» WHAT IS NEEDED: Locate each line in the records containing "Home". Copy it.

» DATA FOR THE TASK:
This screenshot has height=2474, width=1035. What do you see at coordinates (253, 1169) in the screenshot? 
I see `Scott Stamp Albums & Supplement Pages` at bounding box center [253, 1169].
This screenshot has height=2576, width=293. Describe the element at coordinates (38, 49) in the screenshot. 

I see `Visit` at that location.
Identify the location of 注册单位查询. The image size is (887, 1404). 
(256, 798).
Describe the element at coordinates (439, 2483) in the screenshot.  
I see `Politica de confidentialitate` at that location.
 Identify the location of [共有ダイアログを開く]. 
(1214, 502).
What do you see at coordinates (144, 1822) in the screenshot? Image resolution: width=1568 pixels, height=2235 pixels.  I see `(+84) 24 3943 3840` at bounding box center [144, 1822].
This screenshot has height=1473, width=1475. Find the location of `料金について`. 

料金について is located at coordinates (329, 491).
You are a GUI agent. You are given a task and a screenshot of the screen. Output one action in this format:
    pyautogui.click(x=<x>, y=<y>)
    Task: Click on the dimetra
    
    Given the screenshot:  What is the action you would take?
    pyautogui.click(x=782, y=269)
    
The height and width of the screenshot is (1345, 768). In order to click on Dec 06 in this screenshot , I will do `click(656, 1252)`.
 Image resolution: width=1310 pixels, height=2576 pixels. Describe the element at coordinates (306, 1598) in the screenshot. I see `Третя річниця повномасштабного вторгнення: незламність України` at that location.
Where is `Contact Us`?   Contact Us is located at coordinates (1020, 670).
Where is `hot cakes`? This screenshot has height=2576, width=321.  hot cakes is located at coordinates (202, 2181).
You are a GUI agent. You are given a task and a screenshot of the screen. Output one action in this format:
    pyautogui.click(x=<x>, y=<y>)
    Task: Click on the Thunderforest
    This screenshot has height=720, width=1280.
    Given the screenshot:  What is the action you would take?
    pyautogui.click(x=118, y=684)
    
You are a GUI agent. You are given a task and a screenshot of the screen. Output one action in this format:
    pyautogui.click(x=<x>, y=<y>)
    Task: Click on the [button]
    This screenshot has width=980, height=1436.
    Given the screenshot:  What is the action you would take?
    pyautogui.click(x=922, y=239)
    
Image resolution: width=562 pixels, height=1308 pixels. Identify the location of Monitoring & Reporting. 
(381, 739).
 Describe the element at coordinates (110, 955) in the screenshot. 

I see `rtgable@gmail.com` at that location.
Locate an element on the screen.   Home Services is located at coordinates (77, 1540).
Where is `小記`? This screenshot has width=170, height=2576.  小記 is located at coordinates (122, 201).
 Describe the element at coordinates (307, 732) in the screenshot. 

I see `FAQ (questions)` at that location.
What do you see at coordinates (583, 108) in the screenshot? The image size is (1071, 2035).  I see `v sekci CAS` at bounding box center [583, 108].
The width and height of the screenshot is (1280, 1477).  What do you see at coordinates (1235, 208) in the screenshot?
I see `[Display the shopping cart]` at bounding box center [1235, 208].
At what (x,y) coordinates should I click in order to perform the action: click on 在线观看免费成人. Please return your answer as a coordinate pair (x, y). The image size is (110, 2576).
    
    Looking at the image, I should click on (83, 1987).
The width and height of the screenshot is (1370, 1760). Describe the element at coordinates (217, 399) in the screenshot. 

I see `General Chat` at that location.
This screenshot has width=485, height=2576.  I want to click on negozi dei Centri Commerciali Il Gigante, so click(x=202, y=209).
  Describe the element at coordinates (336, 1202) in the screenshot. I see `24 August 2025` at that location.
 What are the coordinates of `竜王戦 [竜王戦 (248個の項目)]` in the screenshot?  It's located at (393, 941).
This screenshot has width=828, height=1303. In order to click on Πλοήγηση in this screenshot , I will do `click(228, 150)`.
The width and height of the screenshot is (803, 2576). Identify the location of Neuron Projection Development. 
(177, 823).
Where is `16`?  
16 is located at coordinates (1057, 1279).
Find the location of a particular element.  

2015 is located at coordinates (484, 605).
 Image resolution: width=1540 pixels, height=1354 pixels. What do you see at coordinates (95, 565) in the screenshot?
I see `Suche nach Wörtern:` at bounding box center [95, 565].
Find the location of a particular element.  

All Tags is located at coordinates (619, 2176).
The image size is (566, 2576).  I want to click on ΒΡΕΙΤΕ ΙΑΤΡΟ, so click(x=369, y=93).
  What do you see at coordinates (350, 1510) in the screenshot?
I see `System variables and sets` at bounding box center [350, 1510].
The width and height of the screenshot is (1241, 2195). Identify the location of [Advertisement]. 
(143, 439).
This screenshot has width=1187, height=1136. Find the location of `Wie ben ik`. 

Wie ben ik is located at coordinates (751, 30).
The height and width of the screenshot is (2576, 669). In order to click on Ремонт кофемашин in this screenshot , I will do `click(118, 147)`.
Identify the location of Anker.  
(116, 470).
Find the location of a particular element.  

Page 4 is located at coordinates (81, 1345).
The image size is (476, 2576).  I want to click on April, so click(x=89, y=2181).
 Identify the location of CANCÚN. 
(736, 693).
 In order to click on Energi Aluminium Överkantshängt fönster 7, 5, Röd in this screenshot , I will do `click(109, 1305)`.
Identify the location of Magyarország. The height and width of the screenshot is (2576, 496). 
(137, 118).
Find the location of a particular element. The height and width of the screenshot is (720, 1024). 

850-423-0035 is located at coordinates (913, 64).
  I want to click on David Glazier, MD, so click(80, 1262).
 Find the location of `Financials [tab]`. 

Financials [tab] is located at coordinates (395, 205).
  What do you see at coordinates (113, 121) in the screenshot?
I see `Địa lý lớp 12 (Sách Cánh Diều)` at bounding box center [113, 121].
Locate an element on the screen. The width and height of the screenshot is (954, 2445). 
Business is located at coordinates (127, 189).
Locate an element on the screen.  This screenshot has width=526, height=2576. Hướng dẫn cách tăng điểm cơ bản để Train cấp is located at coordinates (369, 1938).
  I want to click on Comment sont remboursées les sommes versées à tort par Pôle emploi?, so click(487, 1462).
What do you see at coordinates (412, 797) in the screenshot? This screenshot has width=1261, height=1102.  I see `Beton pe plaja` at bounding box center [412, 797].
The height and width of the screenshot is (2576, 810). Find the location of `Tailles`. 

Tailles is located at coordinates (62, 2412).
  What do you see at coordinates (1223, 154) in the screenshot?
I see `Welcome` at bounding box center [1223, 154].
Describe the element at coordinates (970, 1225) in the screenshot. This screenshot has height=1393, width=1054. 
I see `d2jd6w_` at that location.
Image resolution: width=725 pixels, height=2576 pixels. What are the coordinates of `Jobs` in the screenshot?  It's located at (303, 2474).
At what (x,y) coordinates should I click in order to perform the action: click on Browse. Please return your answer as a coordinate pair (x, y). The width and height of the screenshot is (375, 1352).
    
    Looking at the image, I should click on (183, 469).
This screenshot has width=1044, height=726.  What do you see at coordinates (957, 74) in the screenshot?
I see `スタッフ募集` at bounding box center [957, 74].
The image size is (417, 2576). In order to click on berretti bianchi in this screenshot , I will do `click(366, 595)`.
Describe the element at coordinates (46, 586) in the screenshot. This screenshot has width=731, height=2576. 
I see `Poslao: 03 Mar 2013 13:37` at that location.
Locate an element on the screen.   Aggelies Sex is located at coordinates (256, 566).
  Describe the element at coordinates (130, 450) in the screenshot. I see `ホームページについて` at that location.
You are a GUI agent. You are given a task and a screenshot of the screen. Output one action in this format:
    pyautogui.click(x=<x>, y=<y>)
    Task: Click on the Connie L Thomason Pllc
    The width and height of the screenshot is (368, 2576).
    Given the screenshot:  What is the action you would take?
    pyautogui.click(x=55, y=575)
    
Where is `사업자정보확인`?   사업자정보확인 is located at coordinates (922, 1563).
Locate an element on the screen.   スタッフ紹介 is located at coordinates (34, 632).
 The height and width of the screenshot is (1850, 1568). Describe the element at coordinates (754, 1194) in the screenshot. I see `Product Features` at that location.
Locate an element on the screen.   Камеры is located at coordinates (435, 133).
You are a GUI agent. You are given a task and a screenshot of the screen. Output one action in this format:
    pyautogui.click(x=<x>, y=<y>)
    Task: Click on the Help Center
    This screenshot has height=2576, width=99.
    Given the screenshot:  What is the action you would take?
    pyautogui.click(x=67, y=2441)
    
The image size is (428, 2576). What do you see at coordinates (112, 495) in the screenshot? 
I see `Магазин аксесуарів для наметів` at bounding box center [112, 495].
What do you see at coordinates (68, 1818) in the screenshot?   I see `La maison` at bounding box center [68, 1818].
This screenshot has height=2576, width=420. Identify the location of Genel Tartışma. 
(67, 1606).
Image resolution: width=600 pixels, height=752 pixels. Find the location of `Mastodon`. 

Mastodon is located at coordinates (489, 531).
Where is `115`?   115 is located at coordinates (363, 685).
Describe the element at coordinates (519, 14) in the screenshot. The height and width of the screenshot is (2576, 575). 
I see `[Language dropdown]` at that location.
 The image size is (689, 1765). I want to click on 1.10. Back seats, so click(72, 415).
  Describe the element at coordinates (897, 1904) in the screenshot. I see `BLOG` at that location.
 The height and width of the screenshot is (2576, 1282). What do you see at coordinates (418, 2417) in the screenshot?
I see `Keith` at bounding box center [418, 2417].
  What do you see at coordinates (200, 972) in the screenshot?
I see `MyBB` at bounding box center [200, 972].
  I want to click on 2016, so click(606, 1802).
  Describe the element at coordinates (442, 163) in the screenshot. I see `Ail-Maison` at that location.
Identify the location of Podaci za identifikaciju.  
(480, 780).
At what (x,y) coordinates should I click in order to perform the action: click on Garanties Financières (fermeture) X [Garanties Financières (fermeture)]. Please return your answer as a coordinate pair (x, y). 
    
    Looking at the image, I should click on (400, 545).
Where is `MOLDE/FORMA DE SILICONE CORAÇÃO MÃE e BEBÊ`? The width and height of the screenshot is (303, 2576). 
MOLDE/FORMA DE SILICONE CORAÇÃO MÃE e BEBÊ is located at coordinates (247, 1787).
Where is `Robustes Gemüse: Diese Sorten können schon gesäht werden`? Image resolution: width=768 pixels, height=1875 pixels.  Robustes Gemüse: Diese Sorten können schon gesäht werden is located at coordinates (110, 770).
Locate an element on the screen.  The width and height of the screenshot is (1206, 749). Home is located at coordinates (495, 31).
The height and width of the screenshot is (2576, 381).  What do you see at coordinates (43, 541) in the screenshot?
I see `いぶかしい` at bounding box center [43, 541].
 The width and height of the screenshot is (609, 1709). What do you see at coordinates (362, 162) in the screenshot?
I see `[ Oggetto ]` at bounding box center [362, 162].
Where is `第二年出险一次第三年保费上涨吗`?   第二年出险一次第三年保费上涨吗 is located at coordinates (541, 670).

» SOLUTION BELOW:
Locate an element on the screen.   Home Services is located at coordinates (77, 1540).
Locate an element on the screen.  The width and height of the screenshot is (1206, 749). Home is located at coordinates (495, 31).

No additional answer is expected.